The priests supporting the peasant movements are generally those teaching liberation theology. It is often they who point out to the villagers, confounded by generations of abasement before authority, that they need not do as the landlords tell them. As a result they too feature prominently on the deathlists. The Pope, a sworn enemy of liberation theology, has imposed a silence on its leading Brazilian advocate. In a recent visit to Brazil he condemned the “invasion of private property”: referring to the occupation of unproductive ranches by peasants, rather than the occupation of productive peasant lands by ranchers. His critics suspect that his natural conservatism is augmented by fears that the Catholic Church’s big funders – who in Brazil are the landowners – will move over to the rapidly growing, arch-conservative evangelical churches.

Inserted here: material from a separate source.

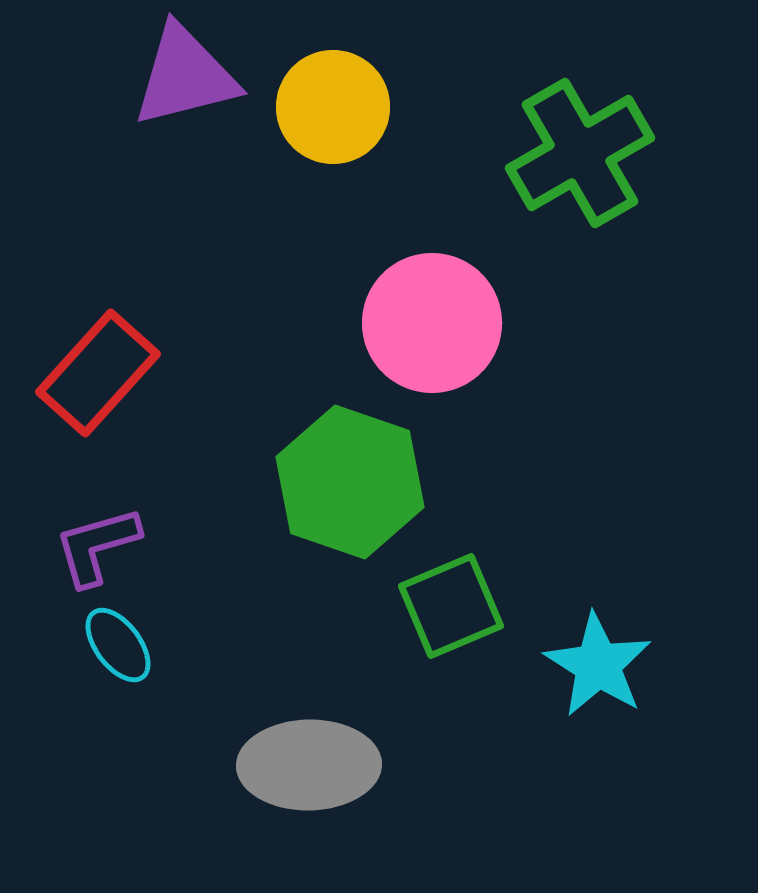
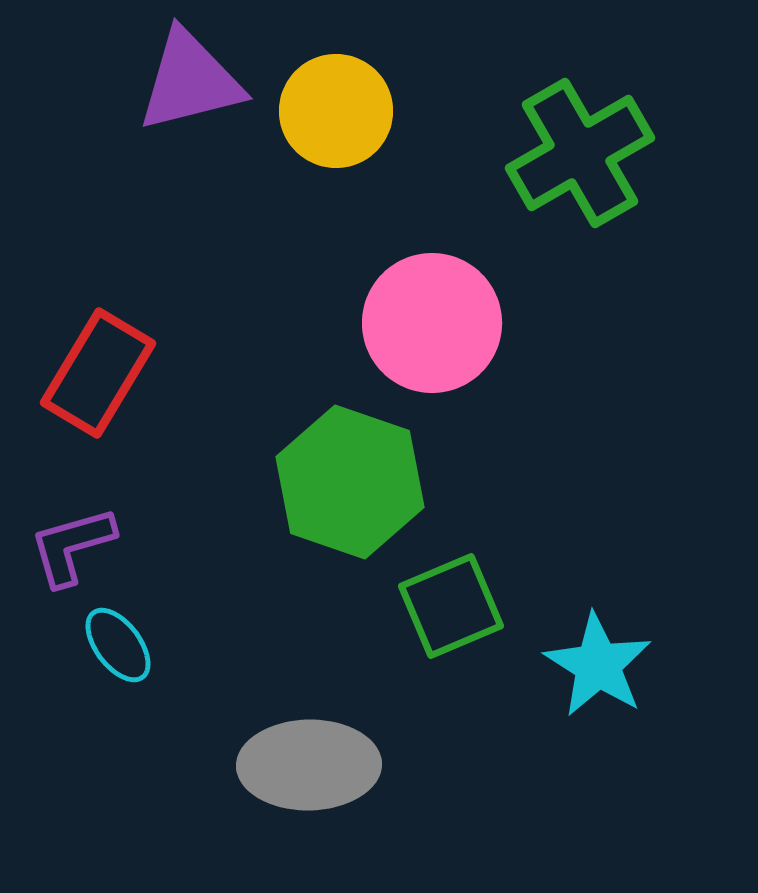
purple triangle: moved 5 px right, 5 px down
yellow circle: moved 3 px right, 4 px down
red rectangle: rotated 11 degrees counterclockwise
purple L-shape: moved 25 px left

Successive Brazilian governments have promised widespread land reform, with no intention of doing anything but taking the wind out of the peasant movements’ sails. When land has been distributed it has been allocated not in the peasants’ home states but in colonisation sites in the Amazon, the dustbin of Brazil’s social policies. This fails to solve the problems of the peasants – as the Amazon is generally infertile and subject to even worse land disputes than their home states – and, of course, destroys the rainforest. The government’s land agency – the Institute for Colonisation and Agrarian Reform – is a contradiction in terms.

President Collor promised that he would institute an agrarian reform programme which would be “the biggest in the world,” promising to resettle 500,000 families. He asked the Agriculture Minister to implement it, so nothing has happened. The land agency, which needed an extra 5000 staff to carry out the programme, has instead been cut back. Only where the peasants themselves have seized back the land snatched from them by ranchers has any expropriation taken place since Collor came to power. 12,000 families are now camped under tarpaulins beside vast unproductive properties, in response to the promise he has determined not to fulfil. There they will stay, while the landlords and politicians accumulate yet more of the diminishing lands of the majority, and the press retains its murderous silence.